Compulsory drug treatment: State Government committed to new program

Andrea Mitchell addresses the media.
Andrea Mitchell addresses the media.

WA HEALTH Minister Andrea Mitchell is confident she will have draft legislation for compulsory treatment of drug addicts ready by the end of the year.

It was reported on Thursday that the State Government was looking to New Zealand’s model of forced rehabilitation periods for people suffering from addictions that impair their ability to make choices.

With methamphetamine use on the rise in WA, Ms Mitchell said the State Government is committed to implementing such a policy.

But Ms Mitchell “very much doubts” the legislation will be enforced before the next state election.

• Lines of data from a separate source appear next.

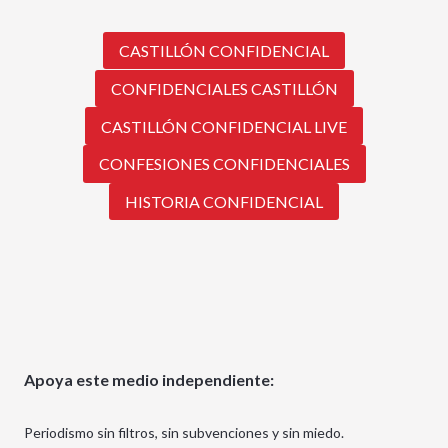
CASTILLÓN CONFIDENCIAL
CONFIDENCIALES CASTILLÓN
CASTILLÓN CONFIDENCIAL LIVE
CONFESIONES CONFIDENCIALES
HISTORIA CONFIDENCIAL
Apoya este medio independiente:
Periodismo sin filtros, sin subvenciones y sin miedo.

“Research shows it does work, we are getting that loud and clear,” Ms Mitchell said.

“We’ve had it in our plan all the time, it’s been in the mental health plan, what I’ve done is brought it forward.

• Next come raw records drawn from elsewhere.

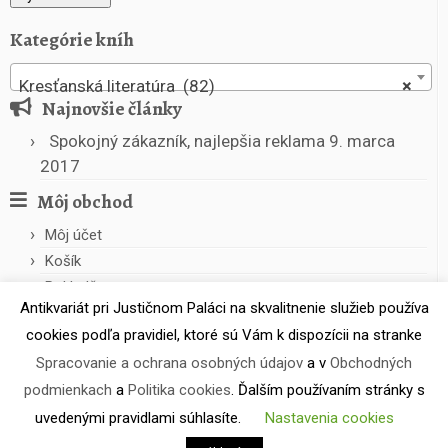
Kategórie kníh
Kresťanská literatúra (82)
×
Najnovšie články
Spokojný zákazník, najlepšia reklama
9. marca
2017
Môj obchod
Môj účet
Košík
Pokladňa
Antikvariát pri Justičnom Paláci na skvalitnenie služieb používa
cookies podľa pravidiel, ktoré sú Vám k dispozícii na stranke
Spracovanie a ochrana osobných údajov
a v
Obchodných
podmienkach
a
Politika cookies
. Ďalším používaním stránky s
uvedenými pravidlami súhlasíte.
Nastavenia cookies
·
© 2026
Antikvariát pri Justičnom Paláci
·
Powered by
·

“I will have a clear design of the model of service and the legislation required around it by the end of this year.

“We are working on that feverishly to get that moving as quickly as possible.”

Ms Mitchell said her team was not only looking at New Zealand, but was also analysing New South Wales’ treatment program.

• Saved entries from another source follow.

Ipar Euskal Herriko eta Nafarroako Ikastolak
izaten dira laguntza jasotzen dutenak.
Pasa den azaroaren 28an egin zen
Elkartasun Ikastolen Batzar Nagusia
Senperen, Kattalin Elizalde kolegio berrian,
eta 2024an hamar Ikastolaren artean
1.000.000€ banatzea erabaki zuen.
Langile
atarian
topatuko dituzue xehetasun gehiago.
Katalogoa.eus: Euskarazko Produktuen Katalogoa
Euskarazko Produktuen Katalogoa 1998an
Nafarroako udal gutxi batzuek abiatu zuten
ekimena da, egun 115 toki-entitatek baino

“We are looking at the jurisdictions that have legislation in place, working out what works best in their cases and then making sure that will work in the West Australian context,” she said.

“This is about our people.

“We are not copying and pasting, we’re not just transferring another piece of legislation into our (state).

“We will make the changes, we will get it to work for us.”

Ms Mitchell said the addict’s “referral pathways” would need to be closely looked at with the new legislation, to ensure human rights were safeguarded.